Deallocation is more complicated as besides CPU-side safety the system must also make sure that descriptors are not used by the GPU. CPU-side safety is achieved by protecting the deallocation methods ( CPUDescriptorHeap::Free() , and GPUDescriptorHeap::Free() ) with mutexes. GPU-side safety is assured by recording the command list number when the allocation is destroyed. For CPU and static/mutable GPU descriptors, it does not matter which thread releases the allocation. As long as there are no more references, the allocation can never be used again in any new GPU command, but it may be referenced by the commands pending execution by GPU. So at the moment when allocation is released, it is added by the deleting thread into the deletion queue along with the current command list number. Deletion queues are purged once at the end of each frame by the render device. The device knows how many command lists have actually been completed by the GPU and can release all allocations that are referenced by completed commands.

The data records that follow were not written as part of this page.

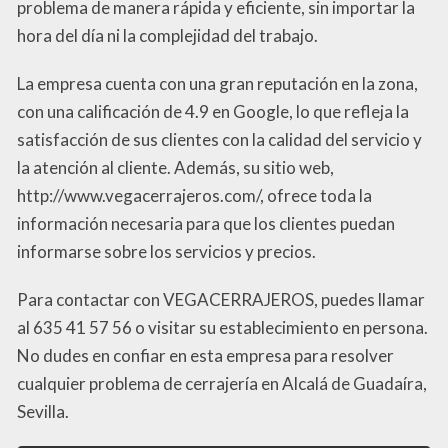
problema de manera rápida y eficiente, sin importar la
hora del día ni la complejidad del trabajo.
La empresa cuenta con una gran reputación en la zona,
con una calificación de 4.9 en Google, lo que refleja la
satisfacción de sus clientes con la calidad del servicio y
la atención al cliente. Además, su sitio web,
http://www.vegacerrajeros.com/, ofrece toda la
información necesaria para que los clientes puedan
informarse sobre los servicios y precios.
Para contactar con VEGACERRAJEROS, puedes llamar
al 635 41 57 56 o visitar su establecimiento en persona.
No dudes en confiar en esta empresa para resolver
cualquier problema de cerrajería en Alcalá de Guadaíra,
Sevilla.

For dynamic descriptors, deallocation happens when command list from the context is closed and executed. It does not matter which thread recorded the list. As long as it has been sent to the command queue for execution (from any thread), all dynamic descriptors are stale and can be discarded. So the context returns all chunks back to the GPU descriptor heap object, which adds them to the release queue. For a deferred context that means that until it is executed, all dynamic descriptors are unavailable for use by other contexts.

This page gives comprehensive description of resource lifetime management in Diligent Engine.


In the current implementation, same CPU descriptor heap objects are used to allocate resource view descriptor handles on all threads. We did not notice this to be a problem as descriptor heap allocation/deallocation is very fast unless new CPU descriptor heap needs to be created. This however should not be a problem as the descriptor heap manager size can be specified at the initialization time to furnish the applications demands. The system provides methods to query the maximum size that every heap achieved during the application run time.

Careful reader may have noticed that  GPUDescriptorHeap class uses generic DescriptorHeapAllocationManager to allocate dynamic chunks of equal sizes. The only situation when the chunk size may be different is when the number of requested descriptors is larger than the default chunk size. This however a very untypical situation, so a more efficient fixed-size block allocator may be used instead of the variable-size allocations manager.

Diligent Engine currently supports only single GPU descriptor heap of each type ( CBV_SRV_UAV and SAMPLER). While the first heap can contain large number of descriptor handles (1,000,000+), sampler heap size is limited to 2048 descriptors, which can potentially lead to heap exhaustion. However, in most cases the type of the sampler in the shader is known in advance and never changes. D3D12 introduced a concept of static samplers to handle such cases, which is also exposed by Diligent Engine. Static samplers should be used whenever possible, and the number of static samplers is unlimited. So the sampler descriptor heap will be used only to keep descriptor handles of samplers that change at run-time, which is less typical situation.